I'll add another new bit to my post, that I hadn't thought of when I wrote the original.  We have many ways to estimate mutation rates, in nature and in the laboratory.  They include parent-offspring comparison in genomewide sequencing samples, and there have been sperm-to-sperm comparisons.  I'm sure there are many other sets of data (see Michael Lynch in Trends in Genetics 2010 Aug; 26(8): 345–352.  These give a consistent picture and one can say, if one wants to, that the inherent mutation rate is due to identifiable environmental factors, but given the breadth of the data that's not much different than saying that mutations are 'in the air'.  There are even sex-specific differences.

The numerous mutation detection and repair mechanisms, built into genomes, adds to the idea that mutations are part of life, for example that they are not related to modern human lifestyles.  Of course, evolution depends on mutation, so it cannot and never has been reduced to zero--a species that couldn't change doesn't last.  Mutations occur in plants and animals and prokaryotes, in all environments and I believe, generally at rather similar species-specific rates.

If you want to argue that every mutation has an external (environmental) cause rather than an internal molecular one, that is merely saying there's no randomness in life or imperfection in molecular processes.  That is as much a philosophical as an empirical assertion (as perhaps any quantum physicist can tell you!).  The key, as  asserted in the post here, is that for the environmentalists' claim to make sense, to be a mutational cause in the meaningful sense, the force or factor must be systematic and identifiable and tissue-specific, and it must be shown how it gets to the internal tissue in question and not to other tissues on the way in, etc.

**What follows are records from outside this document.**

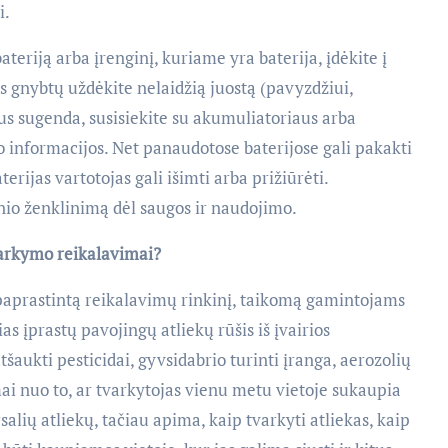
i.
riją arba įrenginį, kuriame yra baterija, įdėkite į
us gnybtų uždėkite nelaidžią juostą (pavyzdžiui,
ius sugenda, susisiekite su akumuliatoriaus arba
 informacijos. Net panaudotose baterijose gali pakakti
aterijas vartotojas gali išimti arba prižiūrėti.
nio ženklinimą dėl saugos ir naudojimo.
tvarkymo reikalavimai?
upaprastintą reikalavimų rinkinį, taikomą gamintojams
as įprastų pavojingų atliekų rūšis iš įvairios
tšaukti pesticidai, gyvsidabrio turinti įranga, aerozolių
mai nuo to, ar tvarkytojas vienu metu vietoje sukaupia
lių atliekų, tačiau apima, kaip tvarkyti atliekas, kaip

Given how difficult it has been to chase down most environmental carcinogenic factors, to which exposure is more than very rare, and that the search has been going on for a very long time, and only a few have been found that are, in themselves, clearly causal (ultraviolet radiation, Human Papilloma Virus, ionizing radiation, the ones mentioned in the post), whatever is left over must be very weak, non tissue-specific, rare, and the like.  Even radiation-induced lung cancer in uranium minors has been challenging to prove (for example, because miners also largely were smokers).

It is not much of a stretch to simply say that even if, in principle, all mutations in our body's lifetime were due to external exposures, and the relevant mutagens could be identified and shown in some convincing way to be specifically carcinogenic in specific tissues, in practice if not ultra-reality, then the aggregate exposures to such mutations are unavoidable and epistemically random with respect to tissue and gene.  That I would say is the essence of the V-T finding.

Quibbling about that aspect of carcinogenesis is for those who have already determined how many angels dance on the head of a pin.